FIG. 144 – Répartition des types de talons des outils de l’âge du Bronze ancien.
138L’examen des types de bulbes de percussion est également limité par le fort taux d’indétermination lié aux mêmes causes : cassures et façonnage (fig. 145). Les types A (marqué et court) et C (diffus) sont les plus fortement représentés sans que cette répartition soit interprétable de manière univoque.

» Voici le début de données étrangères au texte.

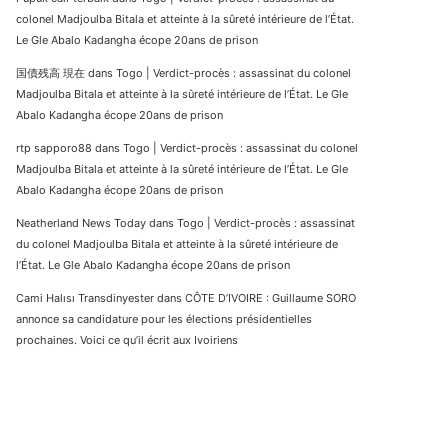
colonel Madjoulba Bitala et atteinte à la sûreté intérieure de l’État.
Le Gle Abalo Kadangha écope 20ans de prison
国債残高 現在
dans
Togo | Verdict-procès : assassinat du colonel
Madjoulba Bitala et atteinte à la sûreté intérieure de l’État. Le Gle
Abalo Kadangha écope 20ans de prison
rtp sapporo88
dans
Togo | Verdict-procès : assassinat du colonel
Madjoulba Bitala et atteinte à la sûreté intérieure de l’État. Le Gle
Abalo Kadangha écope 20ans de prison
Neatherland News Today
dans
Togo | Verdict-procès : assassinat
du colonel Madjoulba Bitala et atteinte à la sûreté intérieure de
l’État. Le Gle Abalo Kadangha écope 20ans de prison
Cami Halısı Transdinyester
dans
CÔTE D’IVOIRE : Guillaume SORO
annonce sa candidature pour les élections présidentielles
prochaines. Voici ce qu’il écrit aux Ivoiriens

FIG. 145 – Typologie des bulbes de percussion des outils de l’âge du Bronze ancien.
139En ce qui concerne l’examen des faces supérieures d’outils et des plages corticales restantes (fig. 146), une conclusion parallèle à celle établie pour les produits bruts de débitage s’impose. Le déficit en pièces corticales est également sensible, même s’il est plus compréhensible de par sa relation causale avec le façonnage qui élimine les plages corticales des faces supérieures des outils.

FIG. 146 – Répartition des classes des surfaces naturelles des faces supérieures des outils de l’âge du Bronze ancien.
140L’examen des négatifs d’enlèvements sur les faces supérieures d’outils permet d’analyser les types de produits et l’orientation du débitage qui précède le débitage du support de l’outil observé. Mais pour cela il faut définir un certain nombre de cas. En effet, les négatifs d’enlèvements peuvent être orientés de plusieurs manières :
– unipolaire normal, dans le même sens que l’axe technologique de la pièce ;
– unipolaire inverse qui caractérise en fait un débitage à un ou deux plans de frappe (alternance ou entretien du plan de frappe), à savoir dans le sens opposé à l’axe technologique de la pièce ;
– bipolaire orthogonal, l’orientation des négatifs est orthogonale ou sécante à l’axe technologique de la pièce (mais l’entretien d’un plan de frappe unipolaire est possible) ;
– bipolaire opposé, les enlèvements observables sur la face supérieure et le produit débité ont des axes technologiques opposés qui témoignent de l’existence de deux plans de frappe alternants ou successifs ;
– orientation multiple, les négatifs et l’axe technologique de la pièce sont déterminés par des plans de frappe multiples ou non hiérarchisés. Il s’agit généralement d’un débitage centripète qui conduit aux nucléus polyédriques ou globuleux.
141On peut ainsi approcher plusieurs caractéristiques techniques : l’homogénéité du débitage opéré sur un nucléus, l’orientation des enlèvements, les possibles ravivages des plans de frappe.
142L’homogénéité des types d’enlèvements est assez marquée (tabl. xviii). Le débitage est donc réalisé sur des nucléus spécifiques d’un type de produits. Les enlèvements mixtes sur éclats (éclats et lamelles sur une même face), ou encore les éclats portant des négatifs lamellaires sur la face supérieure, peuvent être interprétés comme des éclats obtenus lors de l’entretien des nucléus. Cependant, le très faible nombre (n = 4) doit être souligné.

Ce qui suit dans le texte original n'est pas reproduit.